Problem description: Please set down every entry below exactly as given.

=== Begin Enclosure ===

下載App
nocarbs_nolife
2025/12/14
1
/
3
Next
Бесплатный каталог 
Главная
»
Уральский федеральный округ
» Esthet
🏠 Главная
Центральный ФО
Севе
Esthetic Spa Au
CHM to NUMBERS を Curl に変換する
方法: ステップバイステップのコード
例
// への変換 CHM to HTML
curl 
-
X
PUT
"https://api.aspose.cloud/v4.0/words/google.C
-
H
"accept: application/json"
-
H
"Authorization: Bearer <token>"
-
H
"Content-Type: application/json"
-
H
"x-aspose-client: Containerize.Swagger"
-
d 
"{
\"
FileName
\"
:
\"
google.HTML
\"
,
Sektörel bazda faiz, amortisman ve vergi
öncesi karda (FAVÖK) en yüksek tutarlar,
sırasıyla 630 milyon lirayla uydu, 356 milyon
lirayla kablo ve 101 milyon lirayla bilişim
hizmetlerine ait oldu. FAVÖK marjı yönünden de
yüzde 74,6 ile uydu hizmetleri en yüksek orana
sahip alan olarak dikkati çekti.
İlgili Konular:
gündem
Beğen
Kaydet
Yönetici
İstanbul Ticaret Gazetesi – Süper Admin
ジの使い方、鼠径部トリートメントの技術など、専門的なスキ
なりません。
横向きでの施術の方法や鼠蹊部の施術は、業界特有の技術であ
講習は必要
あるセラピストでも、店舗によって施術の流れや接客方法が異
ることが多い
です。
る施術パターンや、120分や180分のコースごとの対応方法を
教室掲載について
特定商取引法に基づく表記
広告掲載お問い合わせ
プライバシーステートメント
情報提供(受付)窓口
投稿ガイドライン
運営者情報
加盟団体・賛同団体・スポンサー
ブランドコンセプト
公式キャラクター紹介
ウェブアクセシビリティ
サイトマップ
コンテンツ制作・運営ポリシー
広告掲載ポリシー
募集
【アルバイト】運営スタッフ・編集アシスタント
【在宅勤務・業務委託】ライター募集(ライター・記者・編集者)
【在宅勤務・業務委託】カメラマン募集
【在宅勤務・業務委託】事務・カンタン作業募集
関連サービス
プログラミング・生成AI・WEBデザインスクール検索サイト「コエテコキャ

=== End Enclosure ===

Result of this exercise:
下載App
nocarbs_nolife
2025/12/14
1
/
3
Next
Бесплатный каталог 
Главная
»
Уральский федеральный округ
» Esthet
🏠 Главная
Центральный ФО
Севе
Esthetic Spa Au
CHM to NUMBERS を Curl に変換する
方法: ステップバイステップのコード
例
// への変換 CHM to HTML
curl 
-
X
PUT
"https://api.aspose.cloud/v4.0/words/google.C
-
H
"accept: application/json"
-
H
"Authorization: Bearer <token>"
-
H
"Content-Type: application/json"
-
H
"x-aspose-client: Containerize.Swagger"
-
d 
"{
\"
FileName
\"
:
\"
google.HTML
\"
,
Sektörel bazda faiz, amortisman ve vergi
öncesi karda (FAVÖK) en yüksek tutarlar,
sırasıyla 630 milyon lirayla uydu, 356 milyon
lirayla kablo ve 101 milyon lirayla bilişim
hizmetlerine ait oldu. FAVÖK marjı yönünden de
yüzde 74,6 ile uydu hizmetleri en yüksek orana
sahip alan olarak dikkati çekti.
İlgili Konular:
gündem
Beğen
Kaydet
Yönetici
İstanbul Ticaret Gazetesi – Süper Admin
ジの使い方、鼠径部トリートメントの技術など、専門的なスキ
なりません。
横向きでの施術の方法や鼠蹊部の施術は、業界特有の技術であ
講習は必要
あるセラピストでも、店舗によって施術の流れや接客方法が異
ることが多い
です。
る施術パターンや、120分や180分のコースごとの対応方法を
教室掲載について
特定商取引法に基づく表記
広告掲載お問い合わせ
プライバシーステートメント
情報提供(受付)窓口
投稿ガイドライン
運営者情報
加盟団体・賛同団体・スポンサー
ブランドコンセプト
公式キャラクター紹介
ウェブアクセシビリティ
サイトマップ
コンテンツ制作・運営ポリシー
広告掲載ポリシー
募集
【アルバイト】運営スタッフ・編集アシスタント
【在宅勤務・業務委託】ライター募集(ライター・記者・編集者)
【在宅勤務・業務委託】カメラマン募集
【在宅勤務・業務委託】事務・カンタン作業募集
関連サービス
プログラミング・生成AI・WEBデザインスクール検索サイト「コエテコキャ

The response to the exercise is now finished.